• PROBLEM TO WORK ON
For the entries below, return the line holding "銀彩羊歯模様大飾皿》（出品番号98）ですが" together with all lines after it, unchanged, and leave every picture out.

• MATERIAL PROVIDED
================================
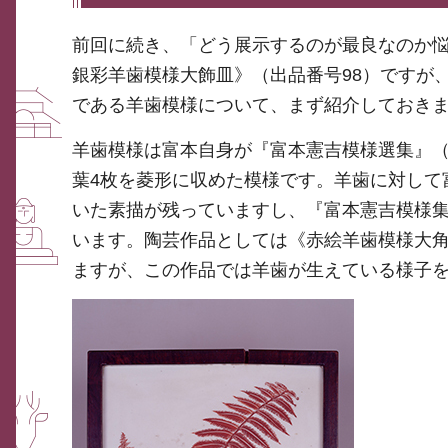
前回に続き、「どう展示するのが最良なのか悩
銀彩羊歯模様大飾皿》（出品番号98）ですが
である羊歯模様について、まず紹介しておき
羊歯模様は富本自身が『富本憲吉模様選集』（
葉4枚を菱形に収めた模様です。羊歯に対して富
いた素描が残っていますし、『富本憲吉模様集（
います。陶芸作品としては《赤絵羊歯模様大角陶
ますが、この作品では羊歯が生えている様子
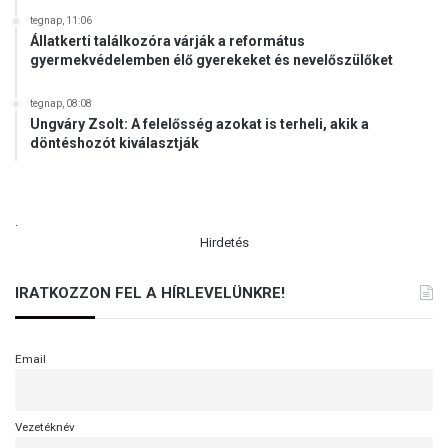
tegnap, 11:06
Állatkerti találkozóra várják a református
gyermekvédelemben élő gyerekeket és nevelőszülőket
tegnap, 08:08
Ungváry Zsolt: A felelősség azokat is terheli, akik a
döntéshozót kiválasztják
.
Hirdetés
IRATKOZZON FEL A HÍRLEVELÜNKRE!
Email
Vezetéknév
================================
• SOLVED EXERCISE
銀彩羊歯模様大飾皿》（出品番号98）ですが
である羊歯模様について、まず紹介しておき
羊歯模様は富本自身が『富本憲吉模様選集』（
葉4枚を菱形に収めた模様です。羊歯に対して富
いた素描が残っていますし、『富本憲吉模様集（
います。陶芸作品としては《赤絵羊歯模様大角陶
ますが、この作品では羊歯が生えている様子
tegnap, 11:06
Állatkerti találkozóra várják a református
gyermekvédelemben élő gyerekeket és nevelőszülőket
tegnap, 08:08
Ungváry Zsolt: A felelősség azokat is terheli, akik a
döntéshozót kiválasztják
.
Hirdetés
IRATKOZZON FEL A HÍRLEVELÜNKRE!
Email
Vezetéknév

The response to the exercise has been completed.